From: mareg@primrose.csv.warwick.ac.uk ()
Subject: Re: Infinite cyclic automorphism group
Date: Sun, 2 Dec 2001 12:39:15 +0000 (UTC)
Newsgroups: sci.math
Summary: Groups with free-abelian automorphism group

In article <73p1h8zfm9rk@legacy>,
	bobkatz@hotmail.com (Bob Katz) writes:
>> Is there a group G such that Aut(G) is infinite cyclic group ?
>
>>No. Such a group would have G/Z(G) cyclic and this implies
>>that G is abelian. Every abelian group apart from the 2-torsion
>>groups has an automorphism of order 2 and 2-torsion abelian
>>groups of order >= 4 also have automorphisms of order 2.
>
>>Robin Chapman
>
>OK thanks, but let me ask also if Aut(G) can be ZxZ (direct product of
>two infinite cyclic groups) .
>

No. All subgroups of a free abelian group are free abelian, so a subgroup
of ZxZ is isomorphic  to 1, Z or ZxZ. Hence G/Z(G) is is isomorphic to
one of these.
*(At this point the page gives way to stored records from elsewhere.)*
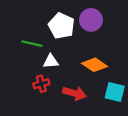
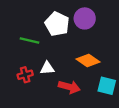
white triangle: (51, 61) -> (47, 68), moved
red cross: (41, 84) -> (25, 75), moved

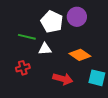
white triangle: (47, 68) -> (45, 49), moved

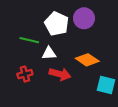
red arrow: (63, 79) -> (60, 74), moved

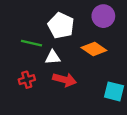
purple circle: (84, 18) -> (103, 16), moved
orange diamond: (87, 60) -> (94, 49), moved

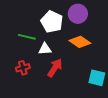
purple circle: (103, 16) -> (78, 14), moved
red arrow: (64, 80) -> (55, 68), turned -72

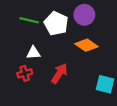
green line: (27, 37) -> (29, 20), moved
white triangle: (45, 49) -> (33, 53), moved

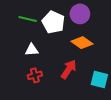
red cross: (25, 73) -> (35, 75), moved
red arrow: (59, 73) -> (69, 69), moved

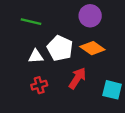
white pentagon: (53, 22) -> (60, 48), moved

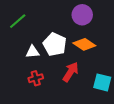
green line: (31, 22) -> (18, 21), moved, turned -54

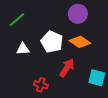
white triangle: (33, 52) -> (23, 49), moved
red cross: (36, 78) -> (41, 85), moved, turned 32

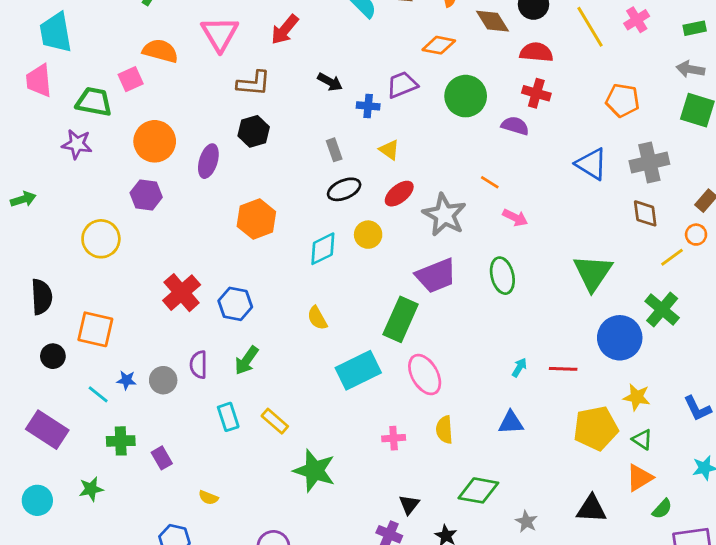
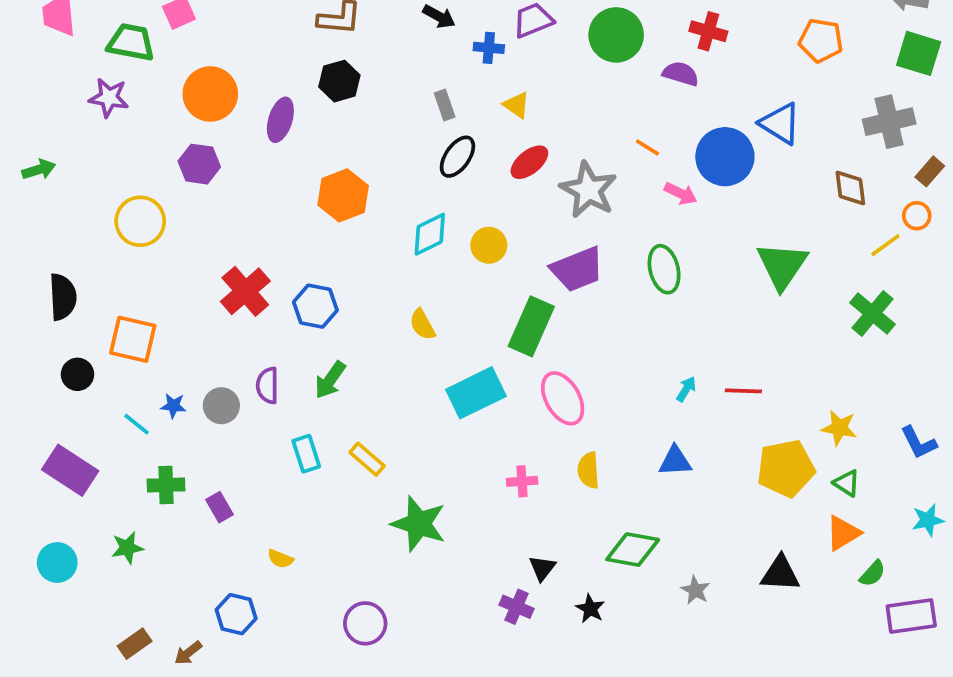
gray cross: (649, 163) -> (889, 122), moved
black ellipse: (344, 189) -> (457, 157), turned -32
yellow circle: (368, 235) -> (489, 245), moved
blue circle: (620, 338) -> (725, 157), moved

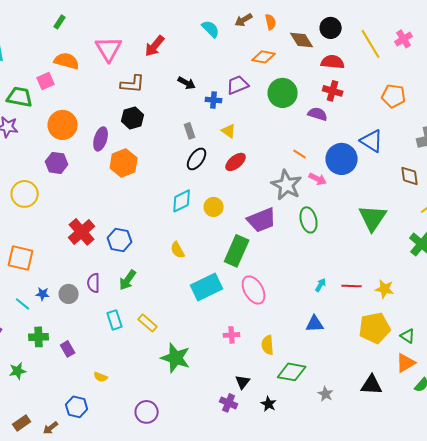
gray star: (588, 190) -> (287, 185), moved
orange hexagon: (343, 195) -> (124, 163), moved
yellow star: (839, 428) -> (385, 289), moved
yellow semicircle: (588, 470) -> (268, 345), moved

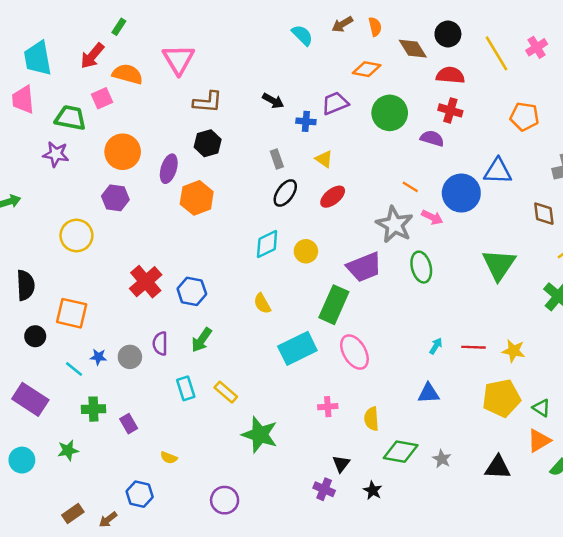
red arrow: (155, 46) -> (92, 56), moved
blue triangle: (372, 141) -> (498, 171), turned -30
gray star: (326, 394) -> (442, 459), moved

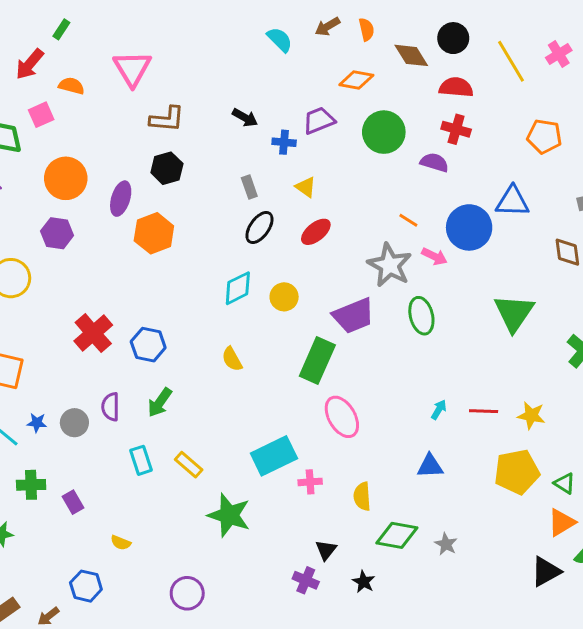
orange semicircle: (127, 74) -> (72, 86), size x0.7
cyan rectangle: (297, 348) -> (274, 456), moved
black triangle: (498, 467) -> (546, 572), moved, turned -32

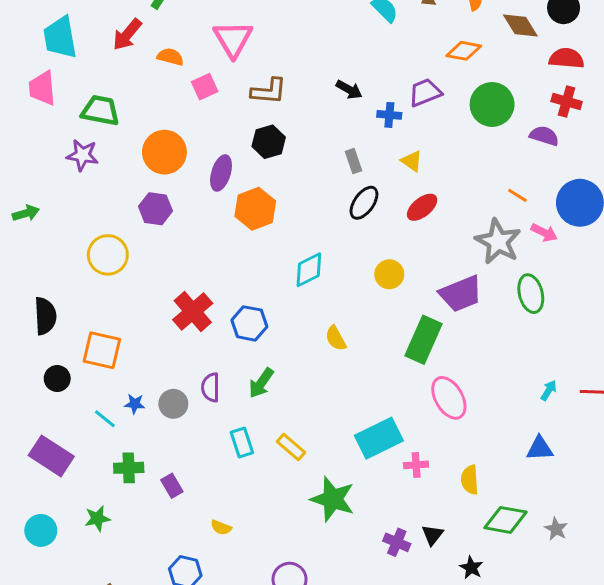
pink square: (41, 115) -> (205, 87), moved
cyan diamond: (238, 288) -> (309, 270), moved
purple cross: (306, 580) -> (397, 542), moved

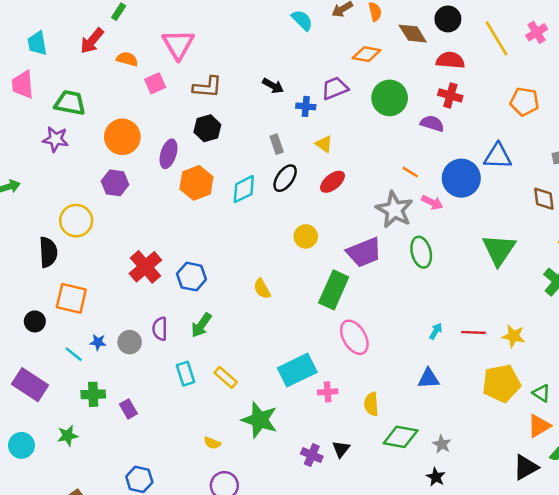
cyan trapezoid: (60, 37) -> (37, 43), size x0.7
cyan diamond: (309, 270) -> (244, 189), moved
black semicircle: (45, 316) -> (48, 252), moved
yellow semicircle: (221, 527) -> (212, 443), moved
black star: (471, 568) -> (436, 477), moved

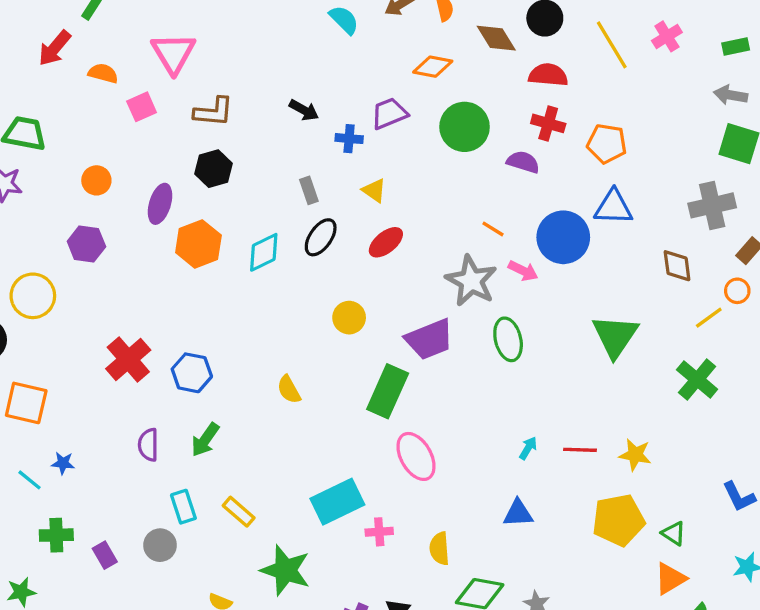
orange pentagon: (524, 102) -> (607, 144), moved
orange circle: (122, 137) -> (96, 180), size x0.6
gray circle: (130, 342) -> (160, 545), moved

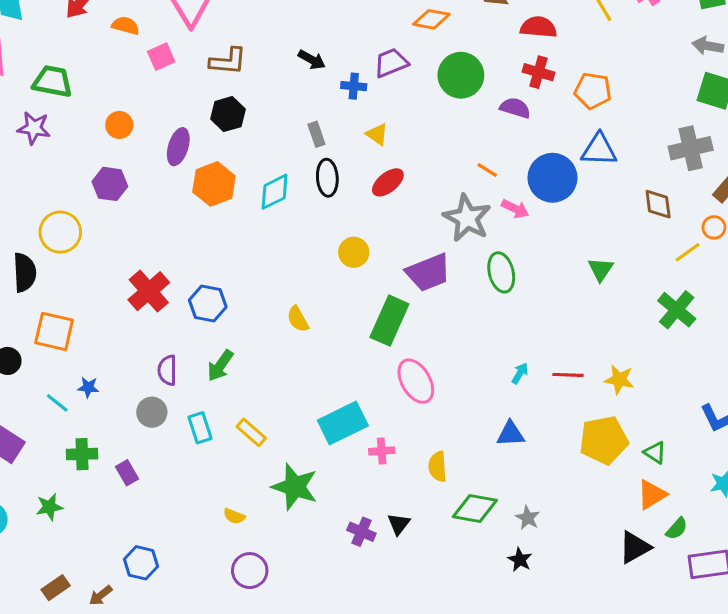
black ellipse: (321, 237) -> (327, 178), turned -39
green triangle: (615, 336) -> (601, 269), size x0.6
gray circle: (160, 545) -> (152, 412), moved

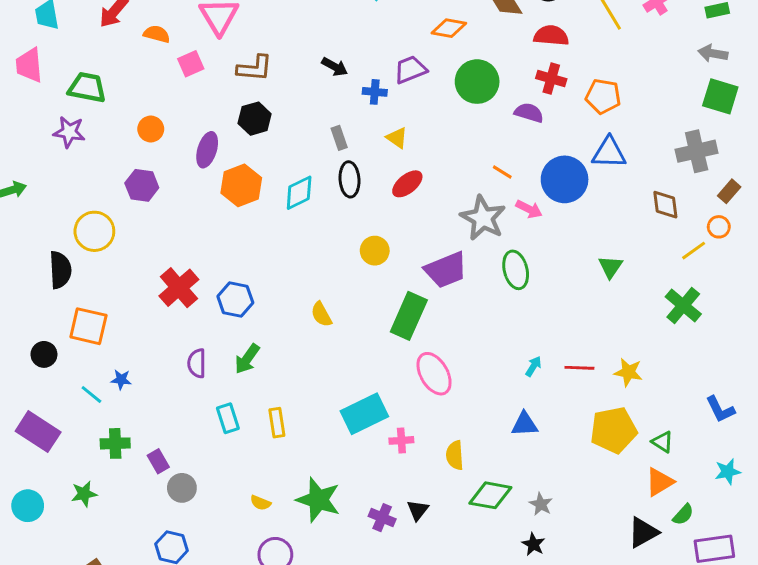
gray circle: (152, 412) -> (182, 488), moved
yellow rectangle: (251, 432) -> (277, 423), turned 40
green star: (295, 487) -> (318, 500), moved

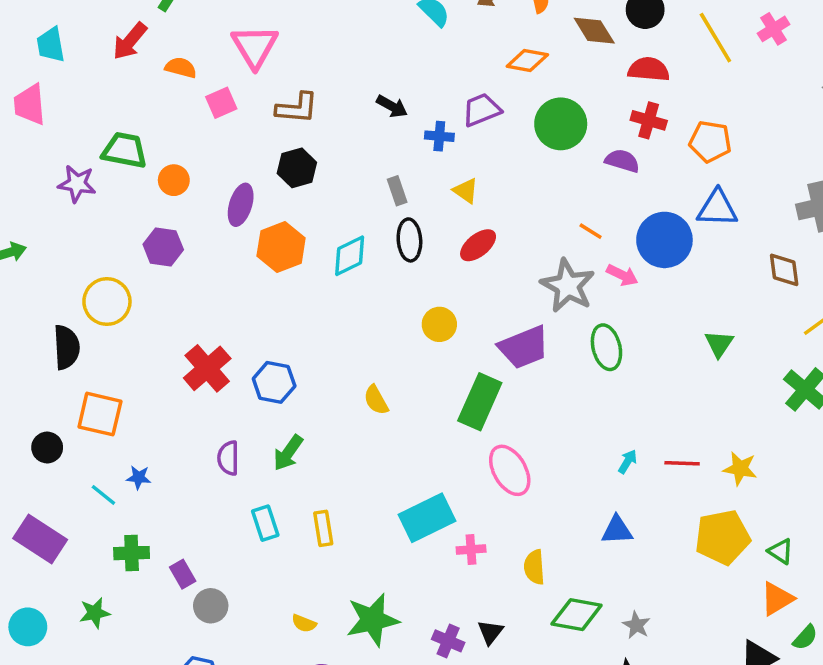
green trapezoid: (87, 87) -> (125, 150), moved
green star: (318, 500) -> (373, 620), turned -30

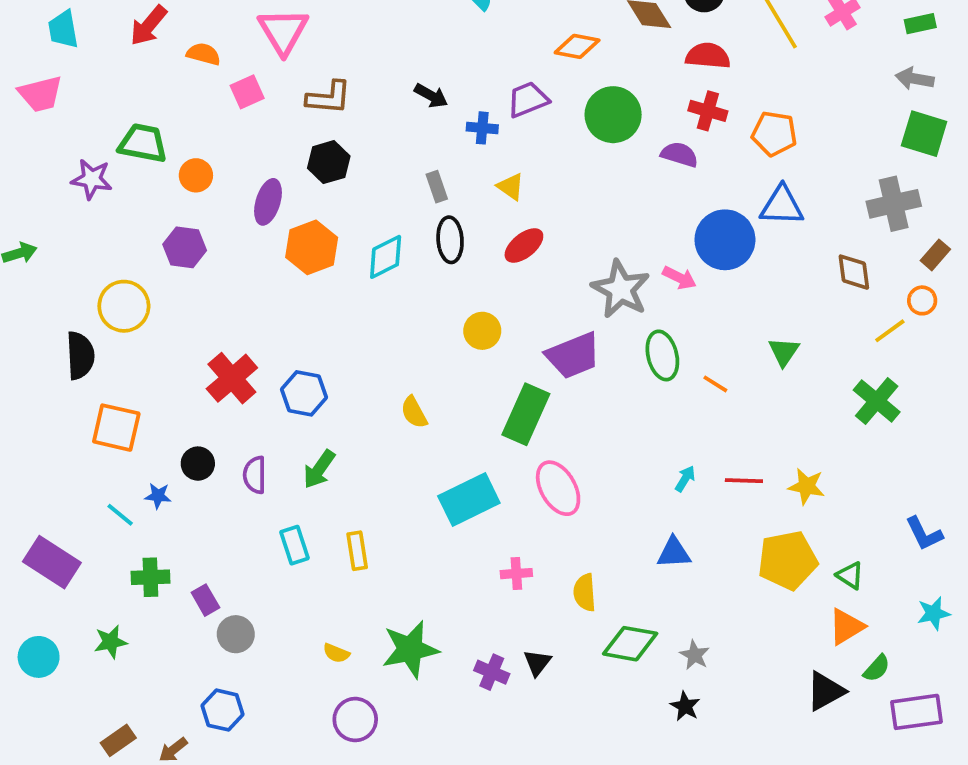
pink trapezoid: (30, 105) -> (40, 94), turned -99
orange line: (591, 231) -> (715, 384), moved
black circle: (47, 447) -> (198, 464), moved
cyan rectangle: (427, 518) -> (469, 500), moved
Robin has proved that 1 and Z are impossible,
so this only leaves G/Z(G) =~ ZxZ. Let a and b in G map onto the
two generators of ZxZ, and let c = [b,a] = b^-1 a^-1 b a be the commutator.

Every element of the group can be uniquely represented as  a^i b^j x, for
x in Z(G).  Now, since commutators are central, the commutator map is
bilinear - i.e.  [b^i,a^j] = c^{ij}  for all  i,j in Z. Hence multiplication
in G is given by the rule
(a^i b^j x)(a^k b^l y) = a^{i+k} b^{j+l} c^{jk} xy, and it is now  easy
to check that G has an automorphism of order 2 given by
a^i b^j x -> a^{-i} b^{-j} x.

I think the argument extends in then obvious way to show that Z^n cannot
occur as Aut(G) for any n.

Derek Holt.